We need not go back to the methods formerly recommended. All are illusory or mischievous, such as the use of purgatives to arrest or reverse the progress of the foreign body, removal of the foreign body after opening the rumen, puncture of the pericardium, etc.

In 1878 Bastin successfully opened the pericardium and extracted the foreign body through a window produced in the thoracic wall.

This operator recommends that after drawing the left limb forward and incising the skin and muscles, the operator, with his hand bound round with a cloth, should perforate the pleura, and then having found the foreign body, proceed to extract it. By this method it seems difficult to cause perforation of the pericardium, which would certainly lead to the production of pneumo-thorax complicated with fatal septic pleurisy.

It must be borne in mind that the two pleural sacs, right and left, descend as far as the sternum (Fig. 173), and that it is not possible to touch the pericardium directly without perforating the pleura.

Moussu has drained the pericardium through the pleura in the hope of relieving the pressure on the heart and facilitating the reabsorption of the œdema, in order to permit of the subsequent slaughter of the animal, but has had unsatisfactory results. Lastly, he has practised median trepanation of the sternum in the infra-pericardiac region. Here again the operation is difficult, because of the œdematous infiltration of all the substernal region, while it is so dangerous to the patient, which must be cast and may suddenly succumb, that it is of no use in ordinary practice.

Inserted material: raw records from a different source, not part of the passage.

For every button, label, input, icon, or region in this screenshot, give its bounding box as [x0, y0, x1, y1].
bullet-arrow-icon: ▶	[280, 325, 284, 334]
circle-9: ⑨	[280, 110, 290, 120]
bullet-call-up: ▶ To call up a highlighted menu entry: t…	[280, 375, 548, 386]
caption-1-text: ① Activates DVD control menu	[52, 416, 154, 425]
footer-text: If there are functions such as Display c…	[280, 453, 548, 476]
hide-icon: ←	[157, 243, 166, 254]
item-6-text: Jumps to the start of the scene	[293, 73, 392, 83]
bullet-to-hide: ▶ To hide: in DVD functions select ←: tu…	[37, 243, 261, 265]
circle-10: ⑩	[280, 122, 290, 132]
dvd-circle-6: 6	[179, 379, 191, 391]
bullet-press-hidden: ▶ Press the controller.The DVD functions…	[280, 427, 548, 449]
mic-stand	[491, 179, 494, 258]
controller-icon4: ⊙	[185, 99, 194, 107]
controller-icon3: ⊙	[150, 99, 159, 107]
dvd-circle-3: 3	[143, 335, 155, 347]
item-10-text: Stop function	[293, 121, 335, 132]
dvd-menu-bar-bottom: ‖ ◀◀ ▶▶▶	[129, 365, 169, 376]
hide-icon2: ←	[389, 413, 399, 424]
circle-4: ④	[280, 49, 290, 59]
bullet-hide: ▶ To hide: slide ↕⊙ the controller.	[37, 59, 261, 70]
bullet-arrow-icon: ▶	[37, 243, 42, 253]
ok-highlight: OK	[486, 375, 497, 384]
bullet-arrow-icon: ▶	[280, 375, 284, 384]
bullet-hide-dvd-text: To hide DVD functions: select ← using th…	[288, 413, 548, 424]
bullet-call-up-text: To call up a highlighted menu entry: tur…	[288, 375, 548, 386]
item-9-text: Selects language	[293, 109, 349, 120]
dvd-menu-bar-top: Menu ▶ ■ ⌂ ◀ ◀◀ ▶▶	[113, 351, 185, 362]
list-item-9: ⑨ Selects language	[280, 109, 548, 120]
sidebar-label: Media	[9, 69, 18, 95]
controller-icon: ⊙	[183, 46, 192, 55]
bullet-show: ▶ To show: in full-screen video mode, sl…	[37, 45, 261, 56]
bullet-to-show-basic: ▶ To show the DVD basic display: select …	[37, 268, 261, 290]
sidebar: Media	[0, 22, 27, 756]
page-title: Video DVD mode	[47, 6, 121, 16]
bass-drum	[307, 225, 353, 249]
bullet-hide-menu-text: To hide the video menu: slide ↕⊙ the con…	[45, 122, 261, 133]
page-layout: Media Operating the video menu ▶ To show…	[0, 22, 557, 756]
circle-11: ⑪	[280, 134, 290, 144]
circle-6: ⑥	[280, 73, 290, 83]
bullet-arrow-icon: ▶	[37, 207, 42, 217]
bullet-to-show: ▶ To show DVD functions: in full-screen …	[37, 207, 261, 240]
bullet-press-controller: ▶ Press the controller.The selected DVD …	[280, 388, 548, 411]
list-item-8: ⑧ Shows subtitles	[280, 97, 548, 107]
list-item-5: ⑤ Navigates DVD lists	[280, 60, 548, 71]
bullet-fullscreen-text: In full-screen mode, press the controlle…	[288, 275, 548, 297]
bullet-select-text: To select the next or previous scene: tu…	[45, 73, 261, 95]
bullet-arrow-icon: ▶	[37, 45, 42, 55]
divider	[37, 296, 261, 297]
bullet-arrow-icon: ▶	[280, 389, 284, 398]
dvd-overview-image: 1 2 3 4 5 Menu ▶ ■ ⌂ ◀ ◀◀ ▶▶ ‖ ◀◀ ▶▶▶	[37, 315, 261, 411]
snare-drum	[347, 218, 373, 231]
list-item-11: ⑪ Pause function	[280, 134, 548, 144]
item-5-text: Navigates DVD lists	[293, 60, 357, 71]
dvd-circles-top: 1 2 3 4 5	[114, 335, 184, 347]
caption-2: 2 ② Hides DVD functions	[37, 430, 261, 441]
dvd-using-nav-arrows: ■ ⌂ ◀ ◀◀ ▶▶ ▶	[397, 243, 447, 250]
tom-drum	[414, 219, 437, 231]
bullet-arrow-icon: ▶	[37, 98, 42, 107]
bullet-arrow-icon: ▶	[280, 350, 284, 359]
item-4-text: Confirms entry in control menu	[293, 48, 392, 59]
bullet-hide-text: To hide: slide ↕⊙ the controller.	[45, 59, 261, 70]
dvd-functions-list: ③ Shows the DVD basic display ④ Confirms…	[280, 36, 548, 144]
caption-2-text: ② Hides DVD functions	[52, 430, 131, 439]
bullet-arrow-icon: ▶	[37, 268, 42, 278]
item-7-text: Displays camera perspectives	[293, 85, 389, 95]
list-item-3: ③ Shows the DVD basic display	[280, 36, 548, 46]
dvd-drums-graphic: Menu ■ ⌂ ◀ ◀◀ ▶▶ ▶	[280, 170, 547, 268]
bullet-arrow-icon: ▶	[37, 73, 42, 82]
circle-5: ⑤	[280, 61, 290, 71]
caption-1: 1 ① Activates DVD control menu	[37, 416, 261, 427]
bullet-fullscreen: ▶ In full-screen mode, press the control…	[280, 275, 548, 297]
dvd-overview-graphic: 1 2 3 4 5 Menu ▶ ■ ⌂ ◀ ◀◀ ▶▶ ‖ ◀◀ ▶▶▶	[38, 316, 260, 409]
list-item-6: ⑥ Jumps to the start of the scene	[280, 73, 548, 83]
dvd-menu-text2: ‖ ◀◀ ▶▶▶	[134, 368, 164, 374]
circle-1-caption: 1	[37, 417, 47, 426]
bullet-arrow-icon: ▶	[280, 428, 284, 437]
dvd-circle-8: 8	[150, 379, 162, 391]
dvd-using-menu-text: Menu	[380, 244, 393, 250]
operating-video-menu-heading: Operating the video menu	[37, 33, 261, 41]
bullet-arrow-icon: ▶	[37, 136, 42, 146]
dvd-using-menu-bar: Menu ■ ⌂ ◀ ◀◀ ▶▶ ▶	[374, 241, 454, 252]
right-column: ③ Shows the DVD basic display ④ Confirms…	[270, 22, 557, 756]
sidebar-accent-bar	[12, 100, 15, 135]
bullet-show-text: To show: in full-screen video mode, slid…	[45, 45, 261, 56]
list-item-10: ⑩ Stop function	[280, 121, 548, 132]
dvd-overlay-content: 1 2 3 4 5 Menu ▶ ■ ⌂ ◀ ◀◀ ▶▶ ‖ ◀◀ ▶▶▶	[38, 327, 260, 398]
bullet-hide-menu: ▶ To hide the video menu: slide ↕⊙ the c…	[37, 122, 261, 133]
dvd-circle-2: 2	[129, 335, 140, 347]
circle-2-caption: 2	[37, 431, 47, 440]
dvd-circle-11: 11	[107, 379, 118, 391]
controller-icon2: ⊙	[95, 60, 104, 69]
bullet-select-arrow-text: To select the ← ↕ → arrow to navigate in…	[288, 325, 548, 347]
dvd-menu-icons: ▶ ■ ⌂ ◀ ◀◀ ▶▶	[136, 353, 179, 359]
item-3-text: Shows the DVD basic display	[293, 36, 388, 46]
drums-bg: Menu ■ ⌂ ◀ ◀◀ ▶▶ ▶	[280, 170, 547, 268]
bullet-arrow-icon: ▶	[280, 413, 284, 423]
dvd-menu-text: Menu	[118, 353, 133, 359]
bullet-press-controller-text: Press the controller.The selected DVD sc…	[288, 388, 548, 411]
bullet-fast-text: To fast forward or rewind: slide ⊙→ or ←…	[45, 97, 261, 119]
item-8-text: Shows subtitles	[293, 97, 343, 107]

There is probably only one condition in which it would be possible to attempt intervention with a fair chance of success, that is, when there exists a fibrous connection between the pericardium, lung, and wall of the chest on the right or left side.

In such cases aspiratory puncture or incision of the pericardium in an intercostal space might prove of service, because it would not expose the animal to the danger of pneumo-thorax.

The only difficulty lies in ascertaining beyond all question the existence of such an adhesion before attempting operation, and this is really very great, even having regard to the form of the dulness and the absence of all respiratory sound in the lower third of the thoracic cavity and cardiac zone. The pulmonary lobe between the heart and chest wall may be thrust upwards and be partially adherent to the pericardium and to the parietal pleura, and at the same time it may be impossible to avoid producing operative pneumo-thorax when the cartilages are resected to admit of incising the pericardium.

The only logical method seems to be puncture of the pericardium through the xiphoid cartilage, as described below.

The topographical anatomy of the thoracic viscera shows that the point of the pericardium extends along the sternum to a point close to the lower insertion of the diaphragm, and that the pericardial sac is only separated from the xiphoid region, or rather from the region of the neck of the xiphoid appendix of the sternum, by the fatty cushion at the point of the heart.